“Bitcoin” made its debut in 2009, with its creation credited to a pseudonymous coder known as Satoshi Nakamoto. Unlike most currencies, Bitcoin does not involve any bank or third parties. The coins are created by users who “mine” them by lending computing power to verify other users’ transactions and are then rewarded in Bitcoins. Amid much controversy over size and scale, Bitcoin split off in two directions recently, forming a new branch of currency called “Bitcoin Cash”.
Why the Split?
For years, a so-called “scaling debate” had been going on within the Bitcoin community. Bitcoin’s existing technology was struggling to cope with the surge in popularity, that has seen its price jump from about $580 in 2016 to over $4,000 now.
In fact, there is a big backlog of transactions on the Bitcoin blockchain i.e. the technology that underpins the cryptocurrency. Only 1 megabyte of transactions could be processed at one time, thus leading to delays. Many alternative solutions were proposed for resolving the scaling situation and rejected. SegWit2x, short for segregated witness, involved moving some of the data outside the main Bitcoin network to increase its capacity and is likely to increase the size of Bitcoin blocks to 2 megabytes. However, some miners were unhappy with the proposal and it ultimately resulted in a fork.
The Birth of Bitcoin Cash
On 1st August 2017, a user activated hard fork took place and Bitcoin Cash was created. The new digital currency has swung dramatically in price in the initial few days. On 4th August, Bitcoin Cash plunged 30% to below $300, and has recovered since the middle of August to reach a level of $755.
Meanwhile, the original cryptocurrency held up well against its offshoot rival during the volatile early August period.
The Segwit Lock-in
Segwit was officially locked-into the blockchain on 8th August 2017. This now sets the timeline for implementation of the SegWit2x, which will be triggered about three months after the SegWit activation.
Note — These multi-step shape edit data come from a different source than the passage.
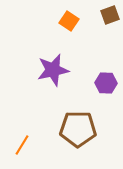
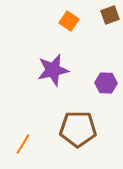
orange line: moved 1 px right, 1 px up
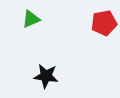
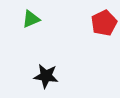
red pentagon: rotated 15 degrees counterclockwise
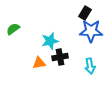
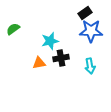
black rectangle: rotated 24 degrees clockwise
black cross: moved 1 px right, 1 px down
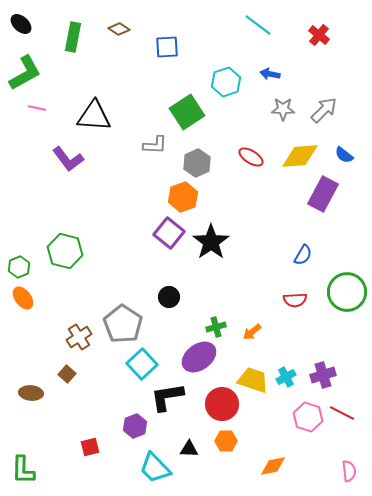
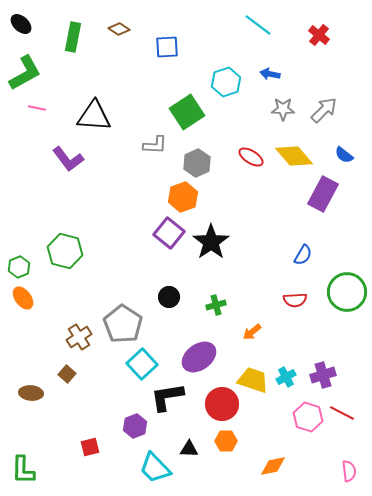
yellow diamond at (300, 156): moved 6 px left; rotated 54 degrees clockwise
green cross at (216, 327): moved 22 px up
On 8th August, Bitcoin surpassed the $3,500 mark for the first time, hitting a fresh record high as uncertainty over the future of the cryptocurrency subsided. The new technology will free up space for more transactions to take place on the blockchain.
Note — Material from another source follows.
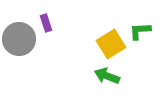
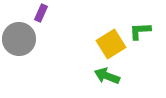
purple rectangle: moved 5 px left, 10 px up; rotated 42 degrees clockwise
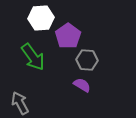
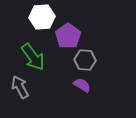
white hexagon: moved 1 px right, 1 px up
gray hexagon: moved 2 px left
gray arrow: moved 16 px up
What does the future of Bitcoin look like?
The new strategy to optimise transactions per chain size will facilitate the trading of more Bitcoins on the current infrastructure. The Bitcoin community has lauded this move as a big step in the cryptocurrency world. Moreover, as regulators start sounding positive about Bitcoins and with more institutional investors now considering allocation of funds to Bitcoin, going ahead, the popularity of Bitcoin is likely to increase. For instance, in Switzerland, the financial market regulator has given approval to Zurich-based Falcon Private Bank on managing assets based on the blockchain technology behind Bitcoin and other digital currencies. Separately, the Chicago Board Options Exchange has revealed its plan to offer Bitcoin futures by early next year and the US Commodity Futures Trading Commission has approved a digital currency trading firm called LedgerX to clear derivatives. However, we cannot turn a blind eye to the challenges the cryptocurrency market faces. For instance, its use is limited currently to a small group of merchants at present and the value of bitcoin keeps fluctuating sharply. Moreover, the anonymity in exchanging such virtual currencies magnify the risk associated with laundering and counterfeiting. It is also important to note that like everything else in the crypto universe, no one knows what’s about to happen next!